2. Dans le fond la précipitation l'emporte sur la mémoire exacte des faits tacitement entretenus, mais la réalité du trop perçu demeure, à ce point de non-retour que le Christ en attend une rémunération.
3. Les femmes endurent une casuistique infernale par précipitation de leur genre dans le caveau obscur de la libido, au motif d'un naturel antidivin dépréciateur de leur identité définitive.
4. Le résultat en est scabreux et plus ou moins douteux quant à la sincérité de celles et ceux qui en tirent profit.

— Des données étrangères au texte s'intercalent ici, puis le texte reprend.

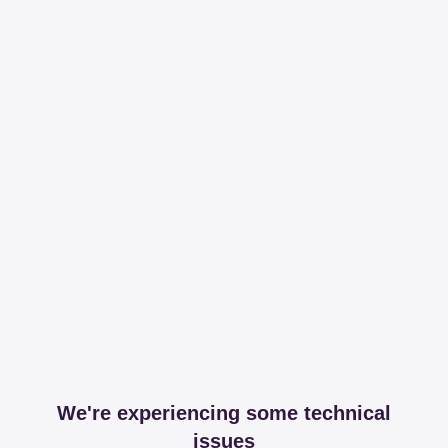
We're experiencing some technical
issues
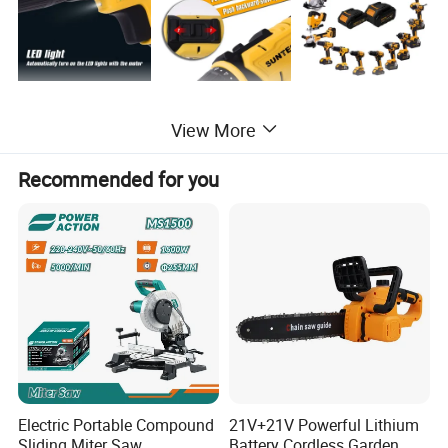
View More
Recommended for you
Electric Portable Compound
21V+21V Powerful Lithium
Sliding Miter Saw
Battery Cordless Garden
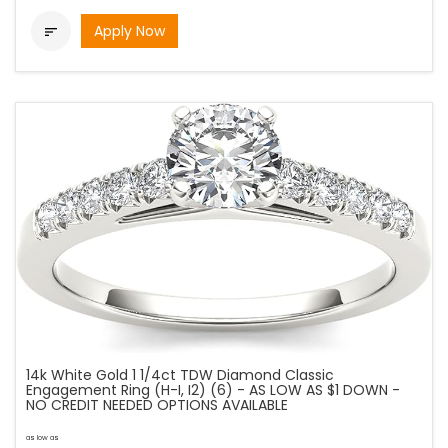
Apply Now

14k White Gold 1 1/4ct TDW Diamond Classic
Engagement Ring (H-I, I2) (6) - AS LOW AS $1 DOWN -
NO CREDIT NEEDED OPTIONS AVAILABLE
as low as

5. Jésus en est outré jusqu'à la lie.
6. Les femmes ont besoin de cette protection de la Foi, l'Espérance et la Charité sans cette concession sur les besoins d'un monde en perdition pour n'y avoir jamais cru.
7. Les prémices de telles possibilités d'émancipation des femmes par un retour à leur propre norme, celle qui est propice à une vie éternellement paradisiaque, relate l'importance de Nôtre Dame et du lien qu'elle établit entre la foi et la nécessité d'une culture érotique parfaite.
8. Cette prérogative ne cessera jamais de devenir ecclésiale pour cette simple raison d'en convenir par le pouvoir céleste, et non terrestre.
9. La jésuistique des damnés, celle qui ne fait foi que de la succion du jonc et de ses conséquences sans même en convenir publiquement, fera l'objet d'une objectivation toujours plus prononcée, récurrente, puis fatalement édictée de cette manière à n'échapper à personne.
10. La différence procèdera à n'en pas douter de la présence de Dieu parmi nous, énoncée tout autant de manière constante et puissante.
11. Gageons de retenir d'être sauvés et non damnés.
12. Pour que la France vive.
Paris, ce vendredi 24 avril 2026, Bruno Cadou.